Совсем иначе понимается слово в реализме, в реализме середины XIX века. Тут слово всецело в распоряжении писателя, который пользуется им для выражения жизненно важного смысла, становящегося сразу же и его, писателя, личной и общей, народной или общечеловеческой заботой и проблемой; слово гибко выражает все писательские намерения, оно крайне многообразно, в сущности беспредельно, потому что следует за выражаемым смыслом и полностью подчиняется ему.
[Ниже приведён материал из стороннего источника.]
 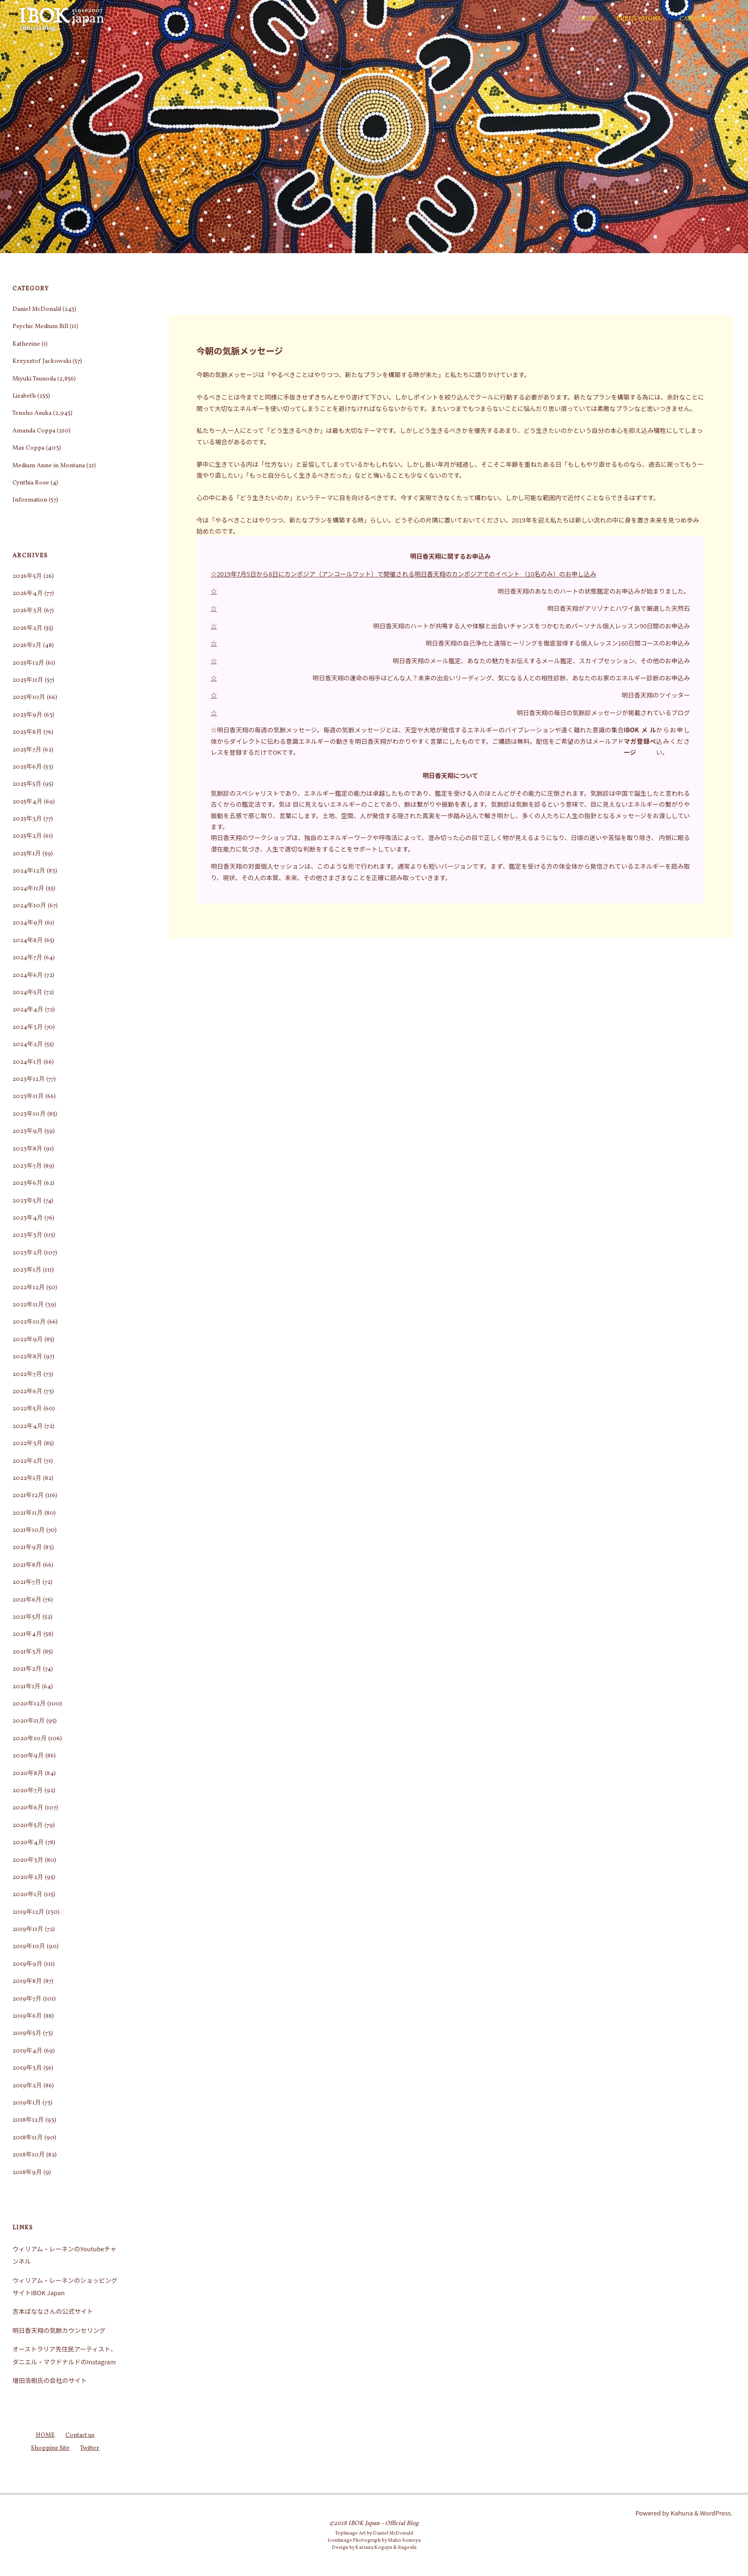 What do you see at coordinates (27, 1218) in the screenshot?
I see `2023年4月` at bounding box center [27, 1218].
Чем лучше пользуется писатель, поэт словом, тем больше оно исчезает перед смыслом, какой передает; слово наделено всем весом вкладываемой в него личности (недаром же реализму предшествовал подготовительный период упоенного самовыражения, пришедшийся на романтическую эпоху, кризис «индивидуализма», научивший совсем свободно обращаться со словом) и потому индивидуально, однако цель его — не в этом индивидуальном и личностном, но во всеобщем. Слово напрягает все свои силы, чтобы в итоге уступить место картине действительности в ее поэтическом отображении. Таков «классический» реализм в его главных тенденциях: всякое обыгрывание слова, любая словесная декоративность, которая привлекала бы внимание к «самоценности» слова, в сущности, невозможна для такого реализма. Даже Н. С. Лесков с его влюбленностью в словесную фактуру передает такую мастерски, привольно и сочно выделанную речь герою, рассказчику — это «чужая речь» и вместе с тем, следовательно, элемент «картины», а не «слова».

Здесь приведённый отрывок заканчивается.